Last month we kicked off Entertainment Self-Care with “super-soft” TV, the shows and programs that help us wind down after a long, probably bad, day in our nightmare dystopia reality. Your response was overwhelming, with lots of great suggestions pouring in for more super-soft watching. So here are a few of your recommendations, culled from shows that got three or more referrals. And keep the suggestions coming, we will be revisiting super-soft TV again.
The long-running animated sitcom that has given us so much, not least of which is smart, strong, sensual heroine Tina Belcher. Turns out, a LOT of you are unwinding to Bob’s Burgers, and it’s no wonder. The show has over 160 episodes and is as funny today as it was when it premiered in 2011. Featuring a stellar voice cast stuffed with comedians and headed up by the Voice of Archer Sterling, H. Jon Benjamin, Bob’s Burgers is smart comedy filled with pop culture riffs and absurd asides. If Archer runs a little too abrasive for you, Bob’s Burgers will push your animated comedy button with affectionately teasing glee.

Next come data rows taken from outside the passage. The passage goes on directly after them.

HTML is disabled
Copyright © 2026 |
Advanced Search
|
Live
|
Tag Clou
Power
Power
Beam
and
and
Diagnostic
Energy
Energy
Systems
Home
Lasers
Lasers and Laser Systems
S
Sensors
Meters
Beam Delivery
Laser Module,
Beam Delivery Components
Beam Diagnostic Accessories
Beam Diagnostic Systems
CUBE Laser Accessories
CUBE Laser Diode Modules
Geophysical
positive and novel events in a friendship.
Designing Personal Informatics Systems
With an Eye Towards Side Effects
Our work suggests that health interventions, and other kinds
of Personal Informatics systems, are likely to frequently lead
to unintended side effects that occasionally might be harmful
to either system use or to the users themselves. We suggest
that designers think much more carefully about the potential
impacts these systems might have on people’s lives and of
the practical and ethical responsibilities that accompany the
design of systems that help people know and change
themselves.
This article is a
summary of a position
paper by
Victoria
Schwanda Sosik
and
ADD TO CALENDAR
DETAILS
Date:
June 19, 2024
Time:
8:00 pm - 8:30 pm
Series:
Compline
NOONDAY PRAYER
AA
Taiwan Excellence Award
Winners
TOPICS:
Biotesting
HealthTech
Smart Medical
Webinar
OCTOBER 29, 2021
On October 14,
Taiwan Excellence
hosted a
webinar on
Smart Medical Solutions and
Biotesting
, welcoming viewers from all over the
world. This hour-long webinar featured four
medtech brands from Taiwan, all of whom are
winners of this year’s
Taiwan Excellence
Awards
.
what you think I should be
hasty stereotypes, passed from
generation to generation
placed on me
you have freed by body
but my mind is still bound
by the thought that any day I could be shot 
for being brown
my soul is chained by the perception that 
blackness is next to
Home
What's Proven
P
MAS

It can be streamed on Hulu.
This one is actually my recommendation, I just left it off the original Super-Soft TV list (and I still can’t believe I did). Imported by Netflix, The Casketeers is a reality show from New Zealand about a Maori family that runs a funeral home. The show takes its cues from Francis Tipene, patriarch of the Tipene family and co-owner, along with his wife Kaiora, of Tipene Funerals. Francis is fussy and fastidious, lighting matches outside the restroom because “you can’t grieve properly if you can smell poo”, and he is also unfailingly kind and generous to the families with whom he interacts. Meghan O’Keefe of Decider turned me onto the show around the holidays, describing it as “The Office meets Taika Waititi”, and there really isn’t a better description.

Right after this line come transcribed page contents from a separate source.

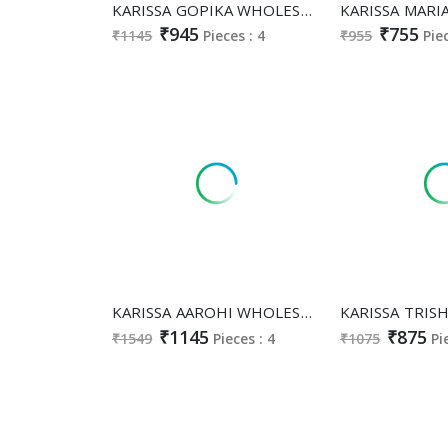
KARISSA GOPIKA WHOLESALE READYMADE HEAVY BOMBAY COTTON CLASSY FABULOUS 3 PCS SUITS SUPPLIER
₹945
₹755
₹1145
Pieces : 4
₹955
Pie
KARISSA AAROHI WHOLESALE HEAVY VISCOSE SIMMAR FULL STITCH CLASSY BOUTIQUE COLLECTION 3 PCS LADIES SUITS EXPORTER
₹1145
₹875
₹1549
Pieces : 4
₹1075
Pi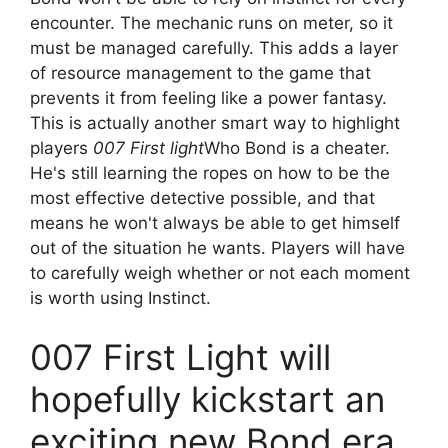
encounter. The mechanic runs on meter, so it
must be managed carefully. This adds a layer
of resource management to the game that
prevents it from feeling like a power fantasy.
This is actually another smart way to highlight
players
007 First light
Who Bond is a cheater.
He's still learning the ropes on how to be the
most effective detective possible, and that
means he won't always be able to get himself
out of the situation he wants. Players will have
to carefully weigh whether or not each moment
is worth using Instinct.
007 First Light will
hopefully kickstart an
exciting new Bond era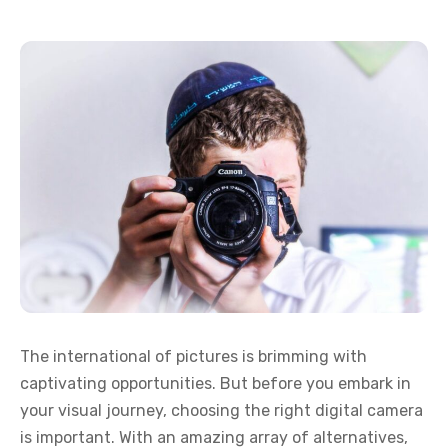
The international of pictures is brimming with
captivating opportunities. But before you embark in
your visual journey, choosing the right digital camera
is important. With an amazing array of alternatives,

By far the most recommended show for super-soft watching, Derry Girls is another Netflix import. This one comes from Northern Ireland, and is set in Londonderry during the 1990s. Derry Girls is centered on Erin (the absolutely delightful Saoirse-Monica Jackson) and her friends as they navigate school, teenage shenanigans, and the Troubles. There is a dark thread woven into the show, and it makes a point of juxtaposing the teens’ problems with the Troubles, but it is so funny, and the kids so hilariously assholish in the specific way of teenagers, that even with that latent darkness it is still super-soft. It’s also kind of a perfect parallel to now, when so often all we have to fight back the dark is our ability to keep laughing even as everything goes to hell around us.
I have no one but myself to blame for coming so late to Schitt’s Creek. The second-most referred show for super-soft watching, Schitt’s is the brainchild of comedian and Canadian Dan Levy, and his dad, Eugene. It’s about a family of rich idiots who lose everything and have to move to a crappy small town where Chris Elliott is the mayor. Every single person on this show down to the background actors is absolutely flawless, but the real stand out is Catherine O’Hara, for whom this is a breathtaking showcase. When I finally got around to watching Schitt’s Creek, I finished it in three days and immediately turned around and watched again. Episodes air on CBC in Canada, but can be streamed up to season four on Netflix. Now, let Moira Rose and her brobdingnagian vocabulary wash over you in a calming repose.